This chapter presents findings on how jurors understand the non proven verdict and why they might choose it over the other verdicts bachelor to them. Information technology draws on information from ii sources: individual questionnaires completed by jurors before and afterward their deliberations, and the jury deliberation transcripts and videos.

Of the 64 mock juries in our report, half (32) had two verdicts open to them (that is, they could simply return a verdict of guilty or non guilty) and one-half were able to choose between three verdicts (guilty, not guilty or not proven). In his concluding directions to jurors, the judge in the trial films told them which verdicts were available to them. Jurors in two-verdict juries were told merely that there were two verdicts open to them - guilty and not guilty. In three-verdict juries, jurors were given additional direction on the not proven verdict, based on the guidance given to Scottish judges for directing juries in real trials, as follows:

"Finally, I need to tell you that at that place are 3 verdicts you can return on this charge: non guilty, non proven, or guilty. Not guilty and not proven accept the same effect, acquittal, which means that the accused cannot be tried again for the same offence." [89]

Bated from this direction, jurors were told goose egg about the not proven verdict. If jurors did inquire questions nigh it, the researchers told them that they were unable to provide any further guidance. The non proven verdict was not mentioned at all in the questionnaire that jurors completed prior to deliberating, except that jurors were asked to land what they thought the verdict should be (and then jurors in iii-verdict juries had the choice of choosing non proven). Afterwards deliberating, notwithstanding, jurors in both two-verdict and 3-verdict juries were asked a number of questions about their understanding of the not proven verdict. A questionnaire with the same questions virtually the non proven verdict was too completed by 'spare' jurors (those who watched the trial videos but who were not needed for the deliberations).[90] Subsequent references to postal service-deliberation questionnaire information therefore includes the responses of these 'spare' jurors besides as those who actually deliberated.

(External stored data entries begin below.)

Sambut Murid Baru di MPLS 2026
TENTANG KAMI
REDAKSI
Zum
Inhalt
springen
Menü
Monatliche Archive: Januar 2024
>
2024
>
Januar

5.2 Extent of word of non proven during deliberations

The research squad coded the level of discussion of not proven'southward meaning or consequences in each jury deliberation, recording whether this was discussed "in some item", merely "minimal references" were made, or information technology was not discussed at all.

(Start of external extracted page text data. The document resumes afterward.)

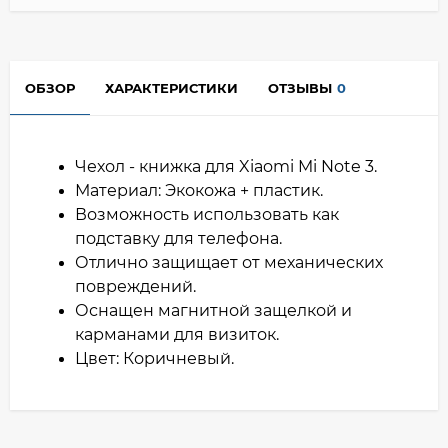
ОБЗОР
ХАРАКТЕРИСТИКИ
ОТЗЫВЫ
0
Чехол - книжка для Xiaomi Mi Note 3.
Материал: Экокожа + пластик.
Возможность использовать как
подставку для телефона.
Отлично защищает от механических
повреждений.
Оснащен магнитной защелкой и
карманами для визиток.
Цвет: Коричневый.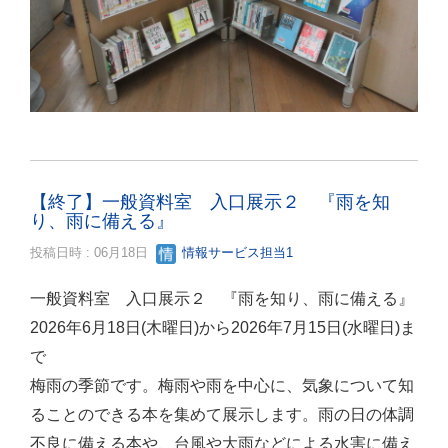
【終了】一般資料室 入口展示２ 『雨を知
り、雨に備える』
投稿日時 : 06月18日
情報サービス担当1
一般資料室 入口展示２ 『雨を知り、雨に備える』
2026年6月18日(木曜日)から2026年7月15日(水曜日)ま
で
梅雨の季節です。梅雨や雨を中心に、気象について知
ることのできる本を集めて展示します。雨の日の体調
不良に備える本や、台風や大雨などによる水害に備え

Across the study it was rare for whatsoever very lengthy discussion of the not proven verdict to accept place, even in juries where that verdict was ultimately returned. The code "in some detail" therefore covered anything other than the nigh minimal discussion.

There were no statistically significant differences in the level of word of not proven betwixt 12 and xv-person juries, or between juries asked to reach a unanimous verdict and those required to reach a simple bulk (see Annex J, Table J.ix). Juries in rape trials were marginally more likely than their set on trial counterparts to discuss not proven "in some item", although they were no more likely to return a verdict of not proven at the stop of the deliberation procedure.[91]

Unsurprisingly, however, the non proven verdict was much more probable to be discussed "in some particular" by juries that had it available to them. In 11 of the 32 three-verdict juries, the not proven verdict was discussed "in some detail". Most of those juries (9 out of the 11) were juries in which a not proven verdict was returned. However, in five of the 32 iii-verdict juries there was no give-and-take at all of the meaning or consequences of the not proven verdict, despite the fact that, in four out of these five, a not proven verdict was ultimately returned. Moreover, in two out of these 5 juries, several jurors switched their verdict from either guilty or not guilty to not proven during the course of the deliberations.[92] There was no obvious pattern in terms of trial type, majority required, or length of deliberation to the v juries where the not proven verdict was not discussed at all.[93]

It is notable that there was also at to the lowest degree some discussion of the non proven verdict in half (16 of 32) of juries in the 2-verdict condition, despite there having been no mention of it in the guess's directions or pre-deliberation questionnaire. This indicates that there is wider awareness of the non proven verdict among the full general public. The nature of this discussion was either merely to point out that a non proven verdict would normally be available in a Scottish criminal trial, or to lament the fact that it was non available to them - normally considering jurors were finding it hard to determine on a verdict. For example:

"I don't think there is enough evidence against [the accused], and that's it in a nutshell, it's quite clear. I would similar to take a not proven verdict or something like that simply tin just become for not guilty."

(Assault trial / two-verdict / 15-person / unanimity)

5.3 Self-assessed understanding of not proven

Later on returning a verdict, all jurors were asked to assess how well they felt they understood the not proven verdict (on a scale of one to 7, where one was "I do not understand the not proven verdict at all" and seven was "I fully understand the non proven verdict"). Of course, self-assessed understanding does not necessarily equate to actual understanding.[94] The ways in which jurors actually understood the not proven verdict are explored in the next section of this chapter (5.4). However, 51% of all jurors felt that they 'fully understood' the not proven verdict.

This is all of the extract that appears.